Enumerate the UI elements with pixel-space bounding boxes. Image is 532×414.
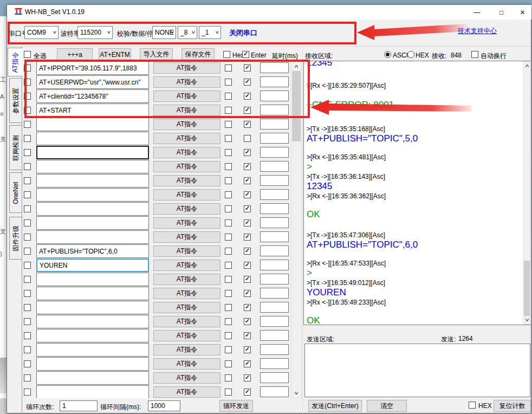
send-input[interactable] <box>304 344 530 397</box>
scroll-down-icon[interactable]: ∨ <box>523 316 530 324</box>
close-button[interactable]: ✕ <box>514 5 531 20</box>
row-enter-checkbox[interactable] <box>244 135 251 142</box>
row-select-checkbox[interactable] <box>24 346 31 353</box>
row-hex-checkbox[interactable] <box>225 290 232 297</box>
enter-checkbox[interactable]: ✓ <box>242 51 249 58</box>
ascii-radio[interactable] <box>384 51 391 58</box>
row-enter-checkbox[interactable]: ✓ <box>244 374 251 381</box>
command-input[interactable] <box>36 315 149 328</box>
command-input[interactable] <box>36 230 149 244</box>
row-hex-checkbox[interactable] <box>225 191 232 198</box>
row-delay-input[interactable] <box>260 147 289 158</box>
loop-send-button[interactable]: 循环发送 <box>219 400 253 412</box>
command-input[interactable]: AT+USERPWD="usr","www.usr.cn" <box>36 75 149 89</box>
row-hex-checkbox[interactable] <box>225 64 232 72</box>
hex-checkbox[interactable] <box>223 51 230 58</box>
row-hex-checkbox[interactable] <box>225 219 232 227</box>
row-enter-checkbox[interactable]: ✓ <box>244 163 251 170</box>
row-select-checkbox[interactable] <box>24 262 31 269</box>
at-command-send-button[interactable]: AT指令 <box>153 217 220 229</box>
at-command-send-button[interactable]: AT指令 <box>153 203 220 215</box>
row-select-checkbox[interactable] <box>24 149 31 156</box>
row-delay-input[interactable] <box>260 105 289 115</box>
row-hex-checkbox[interactable] <box>225 248 232 255</box>
command-input[interactable] <box>36 287 149 300</box>
reset-count-button[interactable]: 复位计数 <box>494 400 531 412</box>
baud-select[interactable]: 115200 ∨ <box>77 26 113 39</box>
sidebar-tab-0[interactable]: AT指令 <box>8 48 22 76</box>
row-enter-checkbox[interactable]: ✓ <box>244 346 251 353</box>
row-select-checkbox[interactable] <box>24 191 31 198</box>
row-hex-checkbox[interactable] <box>225 318 232 325</box>
row-hex-checkbox[interactable] <box>225 163 232 170</box>
command-list-scrollbar[interactable]: ∧ ∨ <box>291 61 302 398</box>
at-command-send-button[interactable]: AT指令 <box>153 189 220 200</box>
command-input[interactable] <box>36 216 149 230</box>
command-input[interactable] <box>36 132 149 145</box>
at-command-send-button[interactable]: AT指令 <box>153 372 220 384</box>
row-select-checkbox[interactable] <box>24 177 31 184</box>
row-enter-checkbox[interactable]: ✓ <box>244 191 251 198</box>
row-delay-input[interactable] <box>260 316 289 327</box>
row-enter-checkbox[interactable]: ✓ <box>244 234 251 241</box>
command-input[interactable] <box>36 385 149 398</box>
row-hex-checkbox[interactable] <box>225 121 232 128</box>
row-delay-input[interactable] <box>260 288 289 299</box>
row-enter-checkbox[interactable]: ✓ <box>244 177 251 184</box>
receive-scrollbar[interactable]: ∧ ∨ <box>523 61 531 325</box>
row-enter-checkbox[interactable]: ✓ <box>244 276 251 283</box>
autowrap-checkbox[interactable] <box>471 51 478 58</box>
row-hex-checkbox[interactable] <box>225 346 232 353</box>
at-command-send-button[interactable]: AT指令 <box>153 260 220 271</box>
row-hex-checkbox[interactable] <box>225 276 232 283</box>
row-select-checkbox[interactable] <box>24 107 31 114</box>
row-select-checkbox[interactable] <box>24 389 31 396</box>
hex-radio[interactable] <box>407 51 414 58</box>
row-enter-checkbox[interactable]: ✓ <box>244 149 251 156</box>
close-port-link[interactable]: 关闭串口 <box>229 28 257 38</box>
row-delay-input[interactable] <box>260 217 289 228</box>
at-command-send-button[interactable]: AT指令 <box>153 288 220 299</box>
row-delay-input[interactable] <box>260 386 289 397</box>
sidebar-tab-3[interactable]: OneNet <box>9 172 22 213</box>
at-command-send-button[interactable]: AT指令 <box>153 274 220 285</box>
loop-interval-input[interactable]: 1000 <box>148 400 180 411</box>
at-command-send-button[interactable]: AT指令 <box>153 76 220 88</box>
row-enter-checkbox[interactable]: ✓ <box>244 205 251 212</box>
sidebar-tab-1[interactable]: 参数设置 <box>9 78 22 123</box>
row-select-checkbox[interactable] <box>24 374 31 381</box>
at-command-send-button[interactable]: AT指令 <box>153 119 220 130</box>
row-enter-checkbox[interactable]: ✓ <box>244 64 251 72</box>
command-input[interactable] <box>36 188 149 202</box>
sidebar-tab-2[interactable]: 联网检测 <box>9 125 22 170</box>
row-select-checkbox[interactable] <box>24 318 31 325</box>
maximize-button[interactable]: □ <box>489 5 514 20</box>
row-select-checkbox[interactable] <box>24 248 31 255</box>
at-command-send-button[interactable]: AT指令 <box>153 358 220 370</box>
scrollbar-thumb[interactable] <box>524 261 530 316</box>
row-delay-input[interactable] <box>260 90 289 101</box>
row-select-checkbox[interactable] <box>24 234 31 241</box>
at-command-send-button[interactable]: AT指令 <box>153 231 220 243</box>
row-select-checkbox[interactable] <box>24 332 31 339</box>
scroll-up-icon[interactable]: ∧ <box>291 62 301 71</box>
import-file-button[interactable]: 导入文件 <box>140 48 173 61</box>
at-command-send-button[interactable]: AT指令 <box>153 344 220 355</box>
row-hex-checkbox[interactable] <box>225 135 232 142</box>
row-delay-input[interactable] <box>260 76 289 87</box>
clear-button[interactable]: 清空 <box>367 400 407 412</box>
command-input[interactable] <box>36 357 149 371</box>
row-hex-checkbox[interactable] <box>225 93 232 100</box>
row-hex-checkbox[interactable] <box>225 79 232 86</box>
stopbits-select[interactable]: _1 ∨ <box>199 26 221 39</box>
row-select-checkbox[interactable] <box>24 163 31 170</box>
row-select-checkbox[interactable] <box>24 304 31 311</box>
at-command-send-button[interactable]: AT指令 <box>153 386 220 398</box>
command-input[interactable] <box>36 160 149 173</box>
row-delay-input[interactable] <box>260 175 289 186</box>
row-hex-checkbox[interactable] <box>225 304 232 311</box>
plus-a-button[interactable]: +++a <box>57 48 93 61</box>
row-delay-input[interactable] <box>260 358 289 369</box>
row-enter-checkbox[interactable]: ✓ <box>244 262 251 269</box>
row-hex-checkbox[interactable] <box>225 389 232 396</box>
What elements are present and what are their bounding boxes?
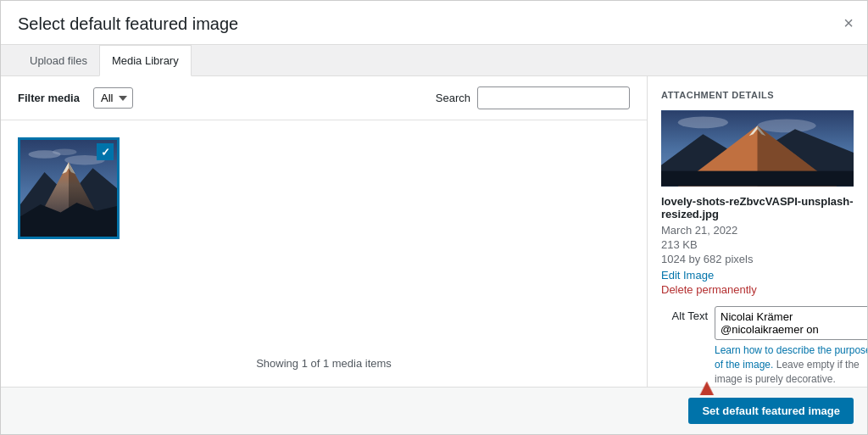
media-item-checkmark: ✓ — [97, 143, 114, 160]
attachment-thumbnail-image — [661, 110, 854, 187]
modal-title: Select default featured image — [18, 14, 238, 44]
alt-text-input[interactable]: Nicolai Krämer @nicolaikraemer on — [715, 306, 867, 340]
filter-section: Filter media All — [18, 87, 133, 109]
attachment-size: 213 KB — [661, 238, 854, 251]
attachment-filename: lovely-shots-reZbvcVASPI-unsplash-resize… — [661, 195, 854, 220]
alt-text-label: Alt Text — [661, 306, 708, 322]
modal-body: Filter media All Search — [1, 76, 867, 387]
svg-rect-17 — [661, 171, 854, 187]
svg-point-11 — [678, 116, 728, 128]
main-area: Filter media All Search — [1, 76, 647, 387]
attachment-dimensions: 1024 by 682 pixels — [661, 253, 854, 265]
media-grid: ✓ — [18, 137, 630, 239]
filter-label: Filter media — [18, 92, 80, 104]
media-grid-area: ✓ Showing 1 of 1 media items — [1, 120, 647, 387]
search-label: Search — [436, 92, 470, 104]
toolbar: Filter media All Search — [1, 76, 647, 120]
tab-upload-files[interactable]: Upload files — [18, 45, 99, 76]
alt-text-help: Learn how to describe the purpose of the… — [715, 343, 867, 386]
modal: Select default featured image × Upload f… — [0, 0, 868, 435]
filter-select[interactable]: All — [93, 87, 133, 109]
search-section: Search — [436, 86, 630, 109]
svg-point-3 — [53, 148, 77, 155]
modal-footer: ▼ Set default featured image — [1, 387, 867, 434]
showing-text: Showing 1 of 1 media items — [256, 357, 392, 370]
media-item[interactable]: ✓ — [18, 137, 120, 239]
edit-image-link[interactable]: Edit Image — [661, 269, 854, 282]
attachment-sidebar: ATTACHMENT DETAILS — [647, 76, 867, 387]
attachment-date: March 21, 2022 — [661, 224, 854, 237]
attachment-thumbnail — [661, 110, 854, 187]
tab-media-library[interactable]: Media Library — [99, 45, 192, 76]
arrow-indicator: ▼ — [695, 376, 719, 403]
svg-point-12 — [758, 119, 816, 132]
search-input[interactable] — [477, 86, 630, 109]
alt-text-field-row: Alt Text Nicolai Krämer @nicolaikraemer … — [661, 306, 854, 386]
modal-tabs: Upload files Media Library — [1, 45, 867, 76]
attachment-details-header: ATTACHMENT DETAILS — [661, 90, 854, 100]
close-button[interactable]: × — [840, 11, 857, 35]
modal-header: Select default featured image × — [1, 1, 867, 45]
delete-permanently-link[interactable]: Delete permanently — [661, 283, 854, 296]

--------

== Exercise instructions ==
Check each line above for the string "elements" and show the ones that have it.

== Response ==
Enumerate the UI elements with pixel-space bounding boxes. Image is 532×414.
What elements are present and what are their bounding boxes?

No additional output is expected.